Clara Raposo acrescentou que o Banco de Portugal “ainda aguarda um sinal de uma queda mais sólida da taxa de inflação, uma trajetória que nos garanta mais previsibilidade”. “A partir do momento em que estivermos todos mais confiantes na previsibilidade da inflação, também temos mais previsibilidade para as taxas de juro e estaremos numa posição mais segura para revermos a recomendação macroprudencial”, afirmou.
Nuno Rico diz que “pode haver aqui uma desadequação entre aquilo que foi uma boa intenção na altura, em 2018, pensar que as taxas de juro de zero podiam subir para 3%”. Porém, agora, “o que faria mais sentido era em vez de somar 3 pontos percentuais ser uma percentagem de subida de prestação, ou seja, ‘se a minha prestação subir 50% qual é o impacto na minha taxa de esforço'”, sugere.
Esta seria uma forma de atenuar uma limitação que está a travar o acesso das pessoas à compra de casa. O economista da Deco Proteste salienta, por exemplo, que pelo mero efeito matemático associado à subida dos juros, uma família (com rendimentos que não mudaram) em fevereiro de 2022 podia aceder a crédito no valor de 166.500 euros para comprar casa, sem ultrapassar a taxa de esforço. “Atualmente pode aceder a um crédito máximo de 109 mil euros“, calcula o economista.
É por esta razão que, como afirmou o funcionário do Montepio, “as pessoas estão novamente a refugiar-se em casas mais pequenas, mais na periferia“, embora “continue a haver muita gente a ter capacidade para comprar, mas depende sempre dos valores face aos rendimentos”.
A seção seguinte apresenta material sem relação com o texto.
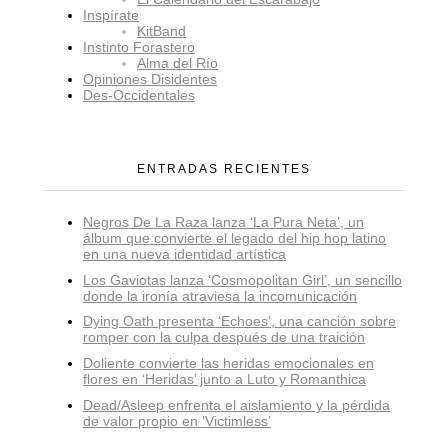
Inspírate
KitBand
Instinto Forastero
Alma del Río
Opiniones Disidentes
Des-Occidentales
ENTRADAS RECIENTES
Negros De La Raza lanza ‘La Pura Neta’, un
álbum que convierte el legado del hip hop latino
en una nueva identidad artística
Los Gaviotas lanza ‘Cosmopolitan Girl’, un sencillo
donde la ironía atraviesa la incomunicación
Dying Oath presenta ‘Echoes’, una canción sobre
romper con la culpa después de una traición
Doliente convierte las heridas emocionales en
flores en ‘Heridas’ junto a Luto y Romanthica
Dead/Asleep enfrenta el aislamiento y la pérdida
de valor propio en ‘Victimless’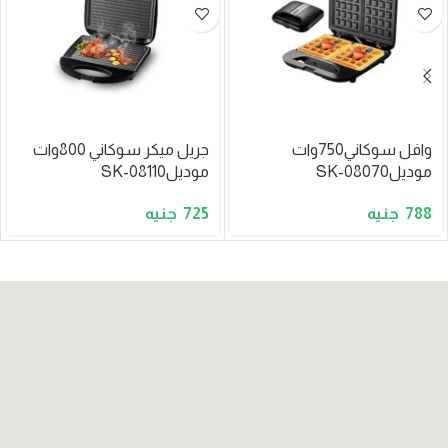
وافل سوكاني750وات
جريل ميكر سوكاني 800وات
موديلSK-08070
موديلSK-08110
725
788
“Um casal que tenha comprado uma casa em setembro, ou julho, ou agosto, hoje já não conseguiria comprar uma casa pelo mesmo valor porque com o aumento da taxa, tendo implícito a taxa stressada, agora já teriam de procurar uma habitação 70 ou 80 mil euros mais barata“, afirmou o funcionário.
Também no Bankinter o “cliente-mistério” do Observador ouviu que “quando se trata de um casal é mais fácil mas, mesmo assim, está difícil”. O bancário acrescenta que “um casal médio que ganhe 2.500 euros talvez consiga um financiamento para 200 mil… mas é mesmo ali… rés-vés…”. “As coisas mudaram muito“, atira.